Day 81 — Creating an Elevator in Unity

Hey and welcome!

Before we move onto adding in the assets for the game and exploring animation and generally aesthetically pleasing things it’s time to add a bit more interactivity into the game starting with an Elevator the player can hop in to!

As you can see from above I’ve got a full scene to work with here, that green platform is a regular moving platform that moves up and down, however with the elevator I only want it to move when the player hits this button:

To start things off we’re going to make the button change colour from red to green when the player is standing near the panel so that they have a visual cue that the elevator is on its way. If you add in the following code you can get something similar:

private void OnTriggerStay(Collider other)
{
if (other.tag == "Player")
{
if (Input.GetKeyDown(KeyCode.E))
{
callButton.material.color = Color.green;
}
}
}

There’s nothing fancy with the panel here as it’s just a cube object with a separate sphere object as a child inside with a red material on it which we’re calling the call button. This button is what you want to drag in for the MeshRenderer that the code looks for and since we have a reference to it we simply change its material color to green when the E key is pressed.

The new thing happening here though is OnTriggerStay() this one checks the collision continuously while the player is within the collider.

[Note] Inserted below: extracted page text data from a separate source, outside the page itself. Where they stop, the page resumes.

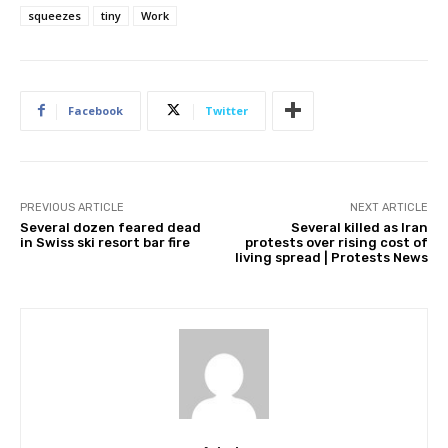
squeezes
tiny
Work
Facebook
Twitter
PREVIOUS ARTICLE
NEXT ARTICLE
Several dozen feared dead
Several killed as Iran
in Swiss ski resort bar fire
protests over rising cost of
living spread | Protests News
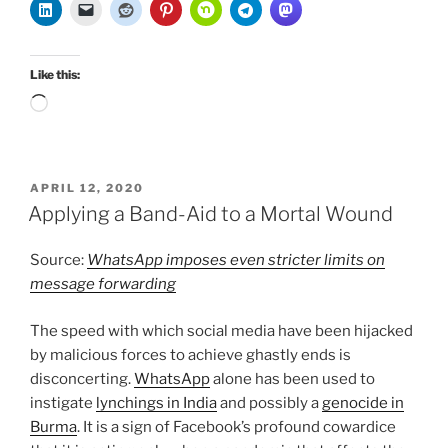
Like this:
Loading…
POSTED
APRIL 12, 2020
ON
Applying a Band-Aid to a Mortal Wound
Source:
WhatsApp imposes even stricter limits on
message forwarding
The speed with which social media have been hijacked
by malicious forces to achieve ghastly ends is
disconcerting.
WhatsApp
alone has been used to
instigate
lynchings in India
and possibly a
genocide in
Burma
. It is a sign of Facebook’s profound cowardice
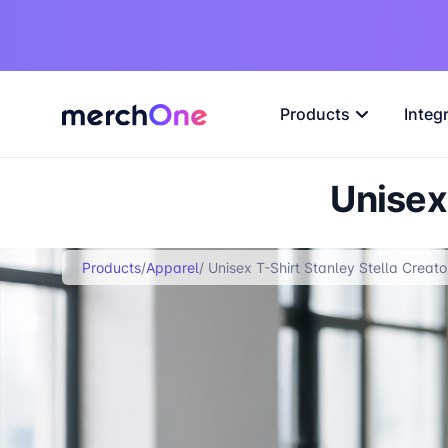
Products
Integ
Unisex 
Products
/
Apparel
/ Unisex T-Shirt Stanley Stella Creato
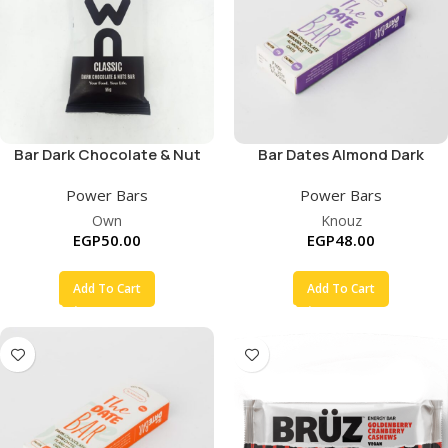
Bar Dark Chocolate & Nut
Bar Dates Almond Dark
Chocolate
Power Bars
Power Bars
Own
Knouz
EGP
50.00
EGP
48.00
Add To Cart
Add To Cart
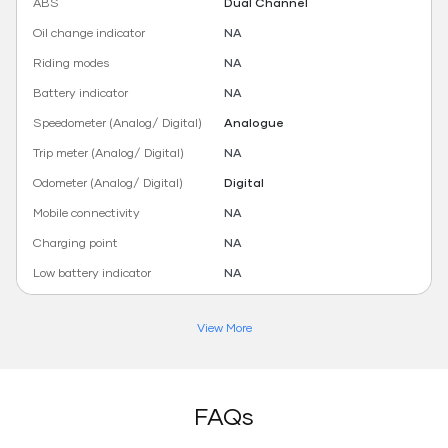
ABS
Dual Channel
Oil change indicator
NA
Riding modes
NA
Battery indicator
NA
Speedometer (Analog/ Digital)
Analogue
Trip meter (Analog/ Digital)
NA
Odometer (Analog/ Digital)
Digital
Mobile connectivity
NA
Charging point
NA
Low battery indicator
NA
View More
FAQs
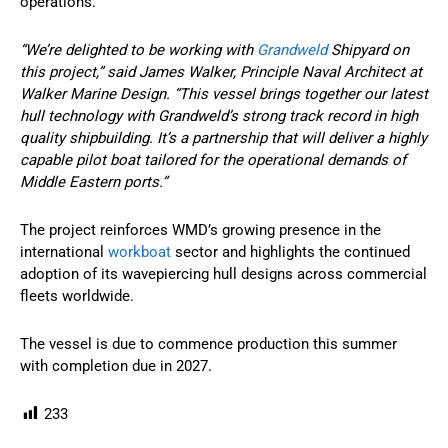
operations.
“We’re delighted to be working with
Grandweld
Shipyard on
this project,” said James Walker, Principle Naval Architect at
Walker Marine Design. “This vessel brings together our latest
hull technology with Grandweld’s strong track record in high
quality shipbuilding. It’s a partnership that will deliver a highly
capable pilot boat tailored for the operational demands of
Middle Eastern ports.”
The project reinforces WMD’s growing presence in the
international
workboat
sector and highlights the continued
adoption of its wavepiercing hull designs across commercial
fleets worldwide.
The vessel is due to commence production this summer
with completion due in 2027.
233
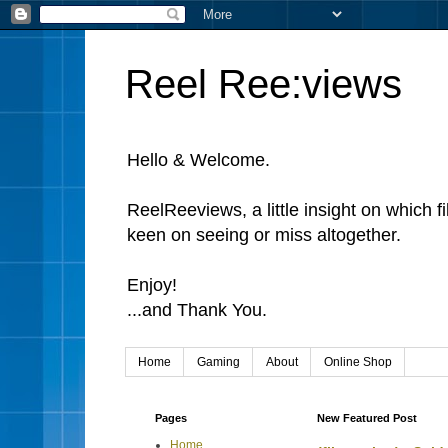
Reel Ree:views
Hello & Welcome.
ReelReeviews, a little insight on which f
keen on seeing or miss altogether.
Enjoy!
...and Thank You.
Home
Gaming
About
Online Shop
Pages
New Featured Post
Home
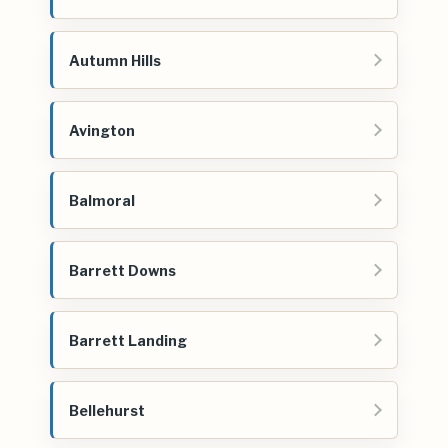
Autumn Hills
Avington
Balmoral
Barrett Downs
Barrett Landing
Bellehurst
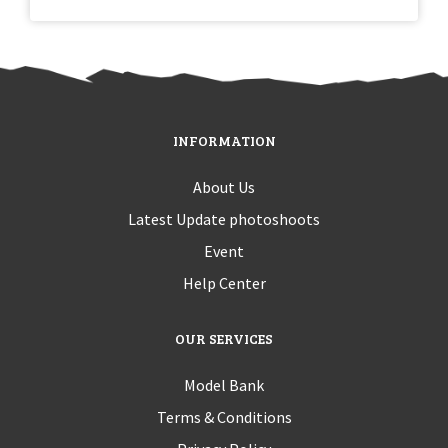
INFORMATION
About Us
Latest Update photoshoots
Event
Help Center
OUR SERVICES
Model Bank
Terms & Conditions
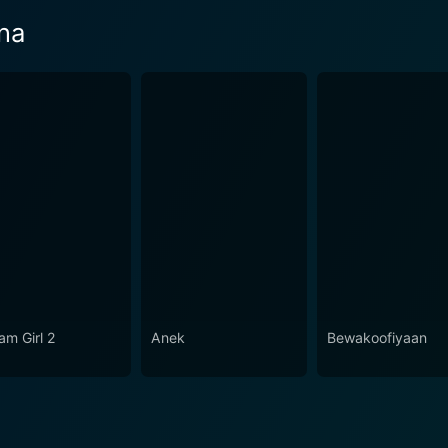
na
am Girl 2
Anek
Bewakoofiyaan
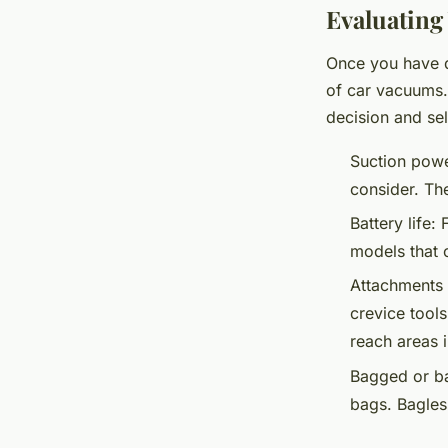
Evaluating
Once you have de
of car vacuums.
decision and se
Suction powe
consider. Th
Battery life:
F
models that 
Attachments 
crevice tool
reach areas i
Bagged or ba
bags. Bagles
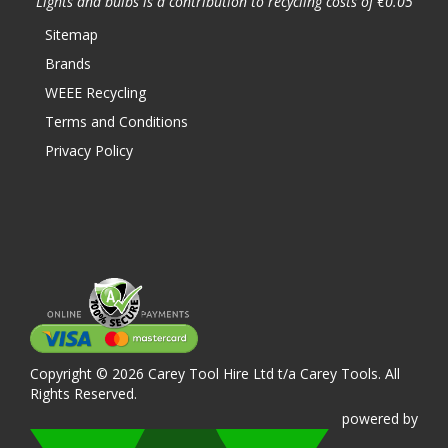
Lights and bulbs is a contribution to recycling costs of €0.05
Sitemap
Brands
WEEE Recycling
Terms and Conditions
Privacy Policy
Copyright © 2026 Carey Tool Hire Ltd t/a Carey Tools. All
Rights Reserved.
powered
by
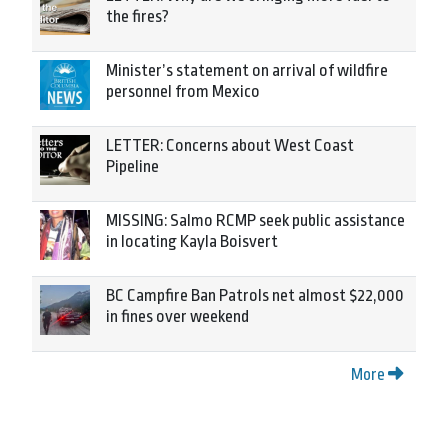
the fires?
Minister’s statement on arrival of wildfire
personnel from Mexico
LETTER: Concerns about West Coast
Pipeline
MISSING: Salmo RCMP seek public assistance
in locating Kayla Boisvert
BC Campfire Ban Patrols net almost $22,000
in fines over weekend
More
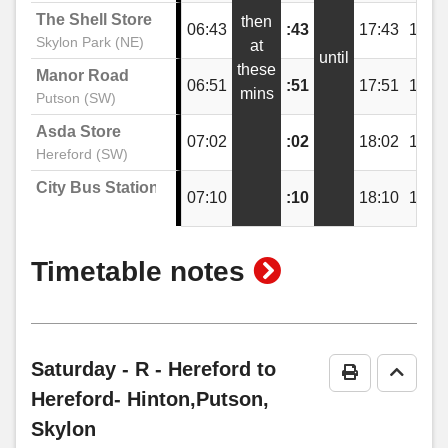
The Shell Store
then
06:43
:43
17:43
18:4
Festival Way, Skylon Park
Skylon Park (NE)
at
until
these
Manor Road
06:51
:51
17:51
18:5
mins
Putson (SW)
The Shell Store, Skylon Park
Asda Store
07:02
:02
18:02
19:0
Hereford (SW)
Festival Way, Skylon Park
City Bus Station
07:10
:10
18:10
19:1
Netherwood Road, Skylon Park
show
Timetable notes
timetable
Pikadish, Skylon Park
notes
Saturday
- R - Hereford to
Print Timeta
Go to 
Goodwin Way, Lower Bullingham
Hereford- Hinton,Putson,
Skylon
Lower Bullingham Lane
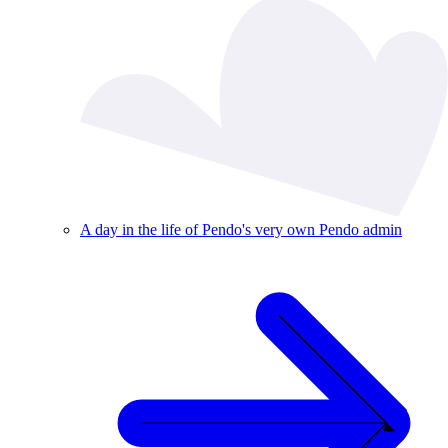
A day in the life of Pendo's very own Pendo admin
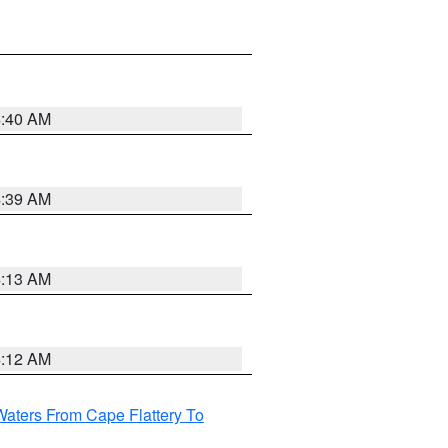
4:40 AM
4:39 AM
4:13 AM
4:12 AM
Waters From Cape Flattery To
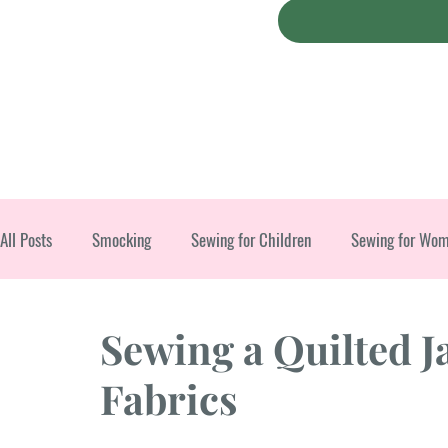
All Posts
Smocking
Sewing for Children
Sewing for Wo
Christmas
Sewing a Quilted J
Fabrics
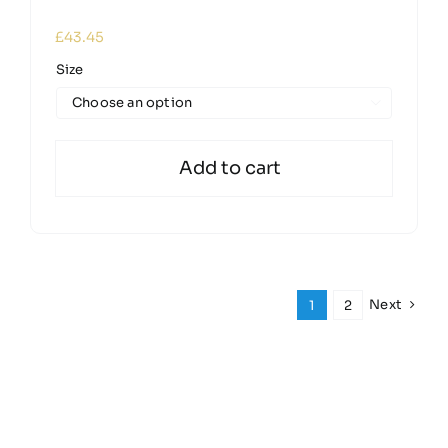
£
43.45
Size

Add to cart
Next
1
2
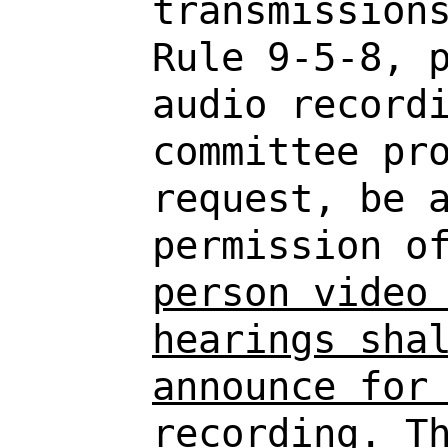
transmission
Rule 9-5-8, 
audio record
committee pr
request, be 
permission o
person video
hearings sha
announce for
recording. T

Now it’s time to sort out the elevator itself, similar to what we did when mapping out the points for the moving platform. Go ahead and use the elevator object to create two points, an Origin point and a Target point with all their components removed so that the player can’t see it.

You’ll want the origin point set to where the elevator starts outside the player’s reach and the target point set to where you want the player to board the elevator.

We’ll also want to make sure that there’s a collider that covers the inside of the elevator so that when the player passes into it they will be parented to the object which will prevent any jitter while it moves up and down. To do that, just add a second Box Collider to the elevator and adjust it. Don’t forget to set it as a trigger and add the Rigidbody too!

With the points mapped out and the collider inside the elevator it’s time to make the elevator move when we want it to, create an Elevator script and add in this code:

[SerializeField]
private Transform _origin, _target;
private float _speed = 2.5f;
public void CallElevator()
{
_goingDown = !_goingDown;
}
private void FixedUpdate()
{
if (_goingDown == true)
{
transform.position = Vector3.MoveTowards(transform.position, _target.position, _speed * Time.deltaTime);
}
else if (_goingDown == false)
{
transform.position = Vector3.MoveTowards(transform.position, _origin.position, _speed * Time.deltaTime);
}
}
private void OnTriggerEnter(Collider other)
{
if (other.tag == "Player")
{
other.transform.parent = this.transform;
}
}
private void OnTriggerExit(Collider other)
{
if (other.tag == "Player")
{
other.transform.parent = null;
}
}

Nothing too fancy here since it mostly code from our moving platform script but one cool thing you’ll notice is _goingDown = !_goingDown. This little bit of code here means that _goingDown is going to be assigned the opposite value of _goingDown. So in the first instance _goingDown is set to false, when the CallElevator() method is called it will set it to true which our FixedUpdate will pick up on and move the elevator down towards the target position.

Then when CallElevator() is run again it will set _goingDown to false and the opposite will happen. Speaking of that, let’s go ahead and tweak the ElevatorPanel script so that it can call this method when the player presses E:

private void Start()
{
_elevator = GameObject.Find("Elevator").GetComponent<Elevator>();
if (_elevator == null)
{
Debug.LogError("The elevator is null");
}
}
private void OnTriggerStay(Collider other)
{
if (other.tag == "Player")
{
if (Input.GetKeyDown(KeyCode.E))
{
callButton.material.color = Color.green;
_elevator.CallElevator();
}
}
}

In here we’re simply getting a reference to the Elevator as we normally would and then using that to use the CallElevator() method. I’ve also expanded the collider on the Elevator Panel object I had so that it stretches out into the elevator allowing for this:

Pretty good success I’d say, this is similar to what we did for the moving platforms except now we’ve given the player control over the movement.